Peter Muriungi, originally from Nairobi, the capital of and largest city in Kenya, recounts a situation where his graduate school education at East Texas Baptist University prepared him to face a major crisis in the workplace. Although the chaos was overwhelming, Muriungi found purpose in the experience. Throughout the adjustment, he realized the necessity of an eternal outlook and approached the circumstance with openness and positivity.
“For whatever reason, I was so intrigued by trying to figure things out. The ability not to panic was God-given,” Muriungi confessed. “I was young. I had no money. I had very little to lose, but at the time it felt like everything was gone.”
His drive to make a difference during the economic downturn led to a deeper understanding of how the system worked. He built strong relationships during that time with very important people. Muriungi found a way to make the most out of a time of loss in his life. Not only did he personally endure calamity, but he was involved in the consequences of the company’s insolvency. In his role, Peter was responsible for terminating positions in the aftermath of this financial crisis.
“I realized through that period how much suffering there was,” Muriungi reflected. “The employee settlements actually helped me to see people and to understand what was happening to them. They were losing their jobs and their homes, with no prospect of finding another job. Their whole lives were destroyed. It changed my perspective and now I see the bigger picture.”
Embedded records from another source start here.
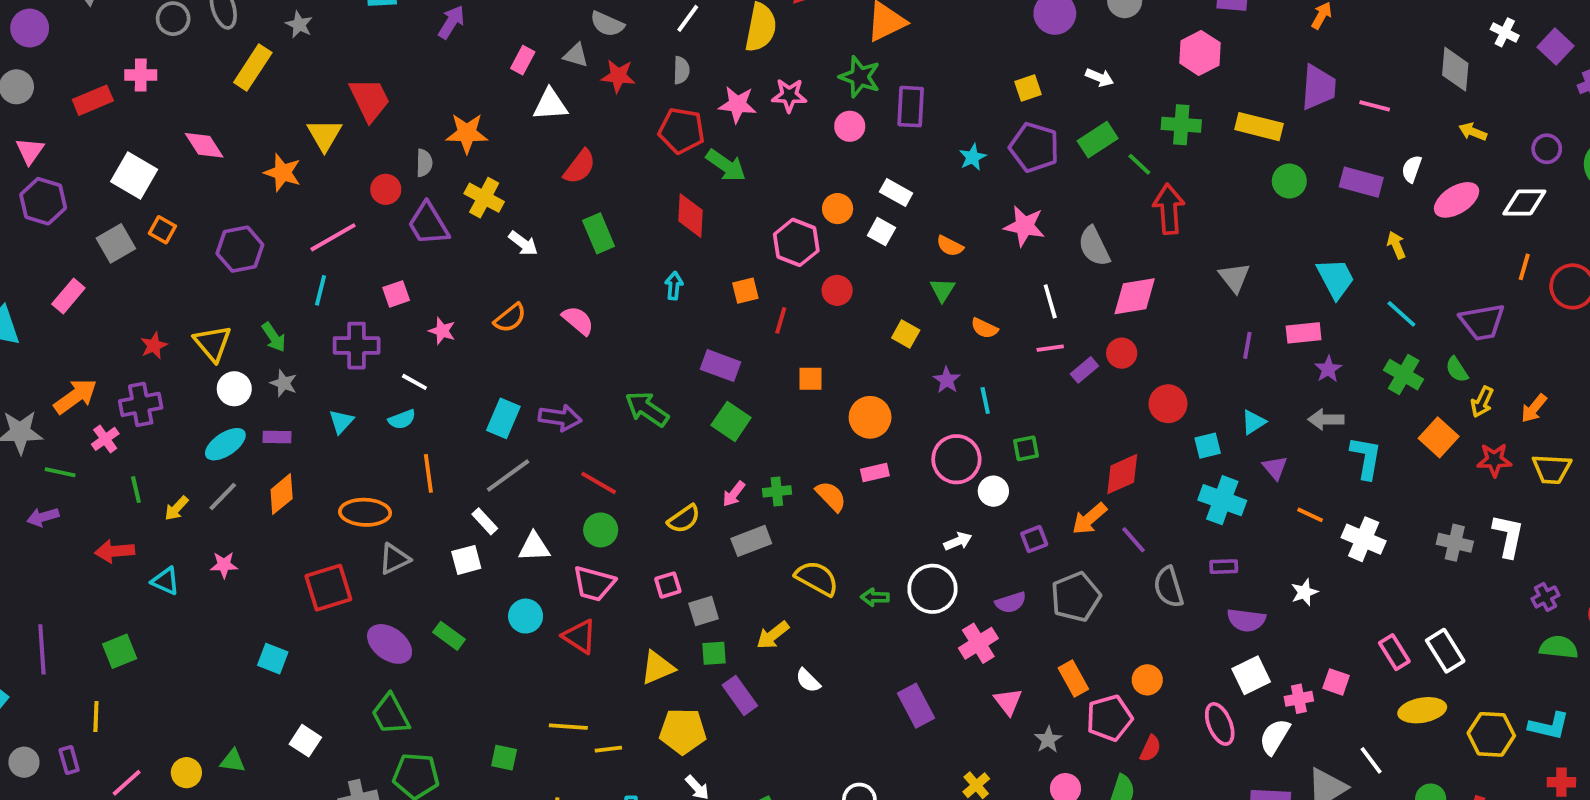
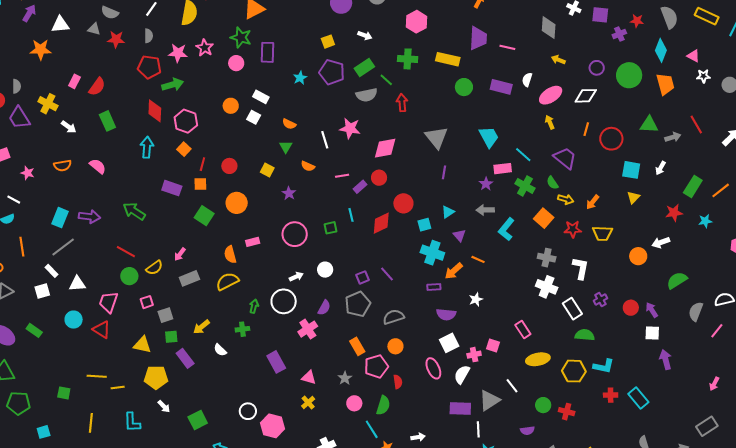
purple square: (1556, 47) -> (600, 15), turned -36
pink rectangle: (523, 60) -> (74, 81), moved
pink star: (789, 95) -> (205, 48), turned 30
white triangle: (550, 105) -> (60, 25), moved
orange star: (467, 133) -> (41, 50), moved
green arrow: (726, 165) -> (173, 85), turned -50
red arrow: (1169, 209) -> (402, 103), size x0.7
pink star: (1024, 226) -> (350, 128), moved
pink hexagon: (796, 242) -> (186, 121), moved
yellow arrow: (1396, 245) -> (550, 122), moved
gray semicircle: (1094, 246) -> (367, 95), moved, turned -75
gray triangle: (1234, 277) -> (437, 137), size x1.4
cyan arrow: (674, 286) -> (147, 147), size x1.5
red circle: (837, 290) -> (229, 166), moved
orange square: (745, 291) -> (184, 149), turned -32
white line: (1050, 301) -> (325, 140), moved
orange semicircle: (510, 318) -> (63, 166), turned 30
purple trapezoid: (1482, 322) -> (565, 158), turned -130
pink rectangle: (1304, 333) -> (503, 169), moved
orange square: (811, 379) -> (200, 184), moved
cyan line: (985, 400) -> (351, 215), moved
yellow arrow: (1482, 402) -> (566, 199), turned -98
orange circle: (870, 417) -> (237, 203), moved
green square: (731, 421) -> (204, 216), moved
cyan L-shape: (1366, 458) -> (506, 229), turned -150
red diamond: (1122, 474) -> (381, 223), moved
red line: (599, 483) -> (126, 252), moved
green cross: (777, 491) -> (242, 329), moved
white circle: (993, 491) -> (325, 270), moved
orange semicircle: (831, 496) -> (230, 255), turned -150
orange arrow: (1089, 519) -> (454, 271), moved
green circle: (601, 530) -> (129, 276), moved
purple square: (1034, 539) -> (362, 277), moved
white cross: (1364, 539) -> (547, 287), moved
gray cross: (1455, 543) -> (547, 258), moved
yellow semicircle: (817, 578) -> (227, 281), moved, turned -55
pink trapezoid: (594, 584) -> (109, 302), turned 95
gray semicircle: (1169, 587) -> (394, 317), moved, turned 90
green arrow: (875, 597) -> (254, 306), turned 104
purple semicircle: (1011, 602) -> (324, 308), turned -42
green semicircle: (1559, 647) -> (585, 335), moved
white rectangle: (1445, 651) -> (572, 309), moved
yellow triangle: (658, 668) -> (142, 345), turned 36
pink triangle: (1008, 702) -> (309, 377), moved, turned -35
red semicircle: (1150, 748) -> (398, 382), turned -32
His own suffering enabled him to relate to his coworkers and mourn alongside them. The experience taught him how to focus on the needs of others and trust the hand of the Lord. Peter was reminded that, “We are hard pressed on every side, but not crushed; perplexed, but not in despair; persecuted, but not abandoned; struck down, but not destroyed” (2 Corinthians 4:8-9). Although Peter’s plan for his life did not happen as expected, he rested in the direction God had steered him.
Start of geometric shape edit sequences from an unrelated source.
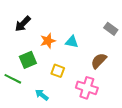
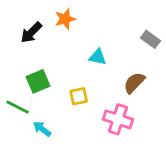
orange star: (48, 41) -> (65, 19), moved
yellow square: (58, 71) -> (79, 96), turned -32
cyan arrow: (42, 95) -> (42, 129), moved

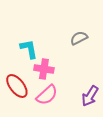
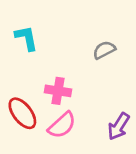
cyan L-shape: (29, 49) -> (26, 38), moved

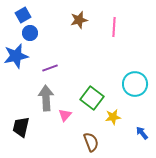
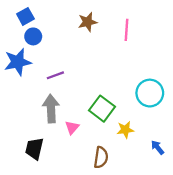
black trapezoid: (21, 127) -> (34, 149), moved
brown semicircle: (91, 142) -> (101, 157), turned 30

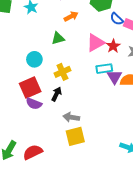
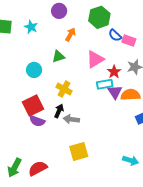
orange arrow: (71, 16) -> (70, 35), turned -32
red star: (113, 46) -> (114, 72), moved
cyan circle: (34, 59) -> (34, 70), moved
yellow cross: (62, 72) -> (64, 89), turned -35
gray arrow: (71, 117) -> (71, 119), moved

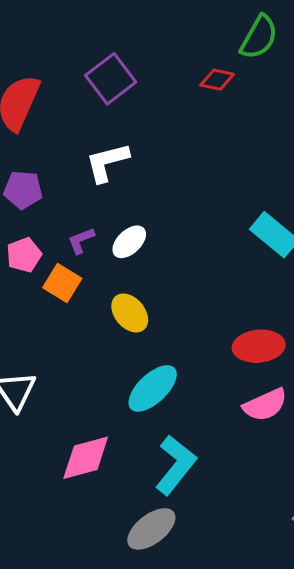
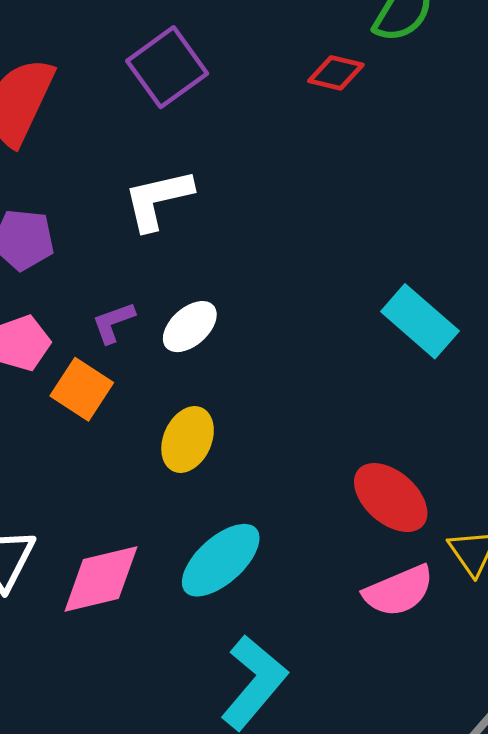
yellow ellipse: (130, 313) -> (188, 439), turned 63
red ellipse: (259, 346) -> (391, 498), turned 45
pink diamond: (86, 458) -> (101, 579), moved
Today, Peter is the executive leader of the Mortgage Banking Division at J.P. Morgan Chase Bank in Dallas, Texas, where he, his wife, Mercy, and their two children live.
“People who know mortgage servicing and its complexities might find it a bit crazy and challenging, but I absolutely love it,” Peter exclaimed. “Mostly because I was prepared for it through my professional experiences and my education at ETBU.”
Muriungi encourages students to pursue graduate degrees, which he believes will give them a deeper understanding of and enjoyment from what they are learning. He has experienced firsthand how a graduate education teaches students how to apply their learning to their actual work later in life.
“I have learned the importance of believing in certain things that are true and don’t change over time,” Muriungi shared. “Institutions like ETBU teach you that. You can learn math at any institution, but the value system is the most important thing.”
Peter received a Master of Business Administration from ETBU and left with more than just an education. In addition to academic discipline, ETBU provides a valuable spiritual foundation for students. Muriungi gives credit to the University for his holistic preparedness during the crisis.
“Every single day I am thankful that I went to graduate school at ETBU,” Muriungi said. “In life, you’re thrown curve balls and difficulties. Without the proper education and the preparation to understand them, these difficulties would almost be impossible to process.”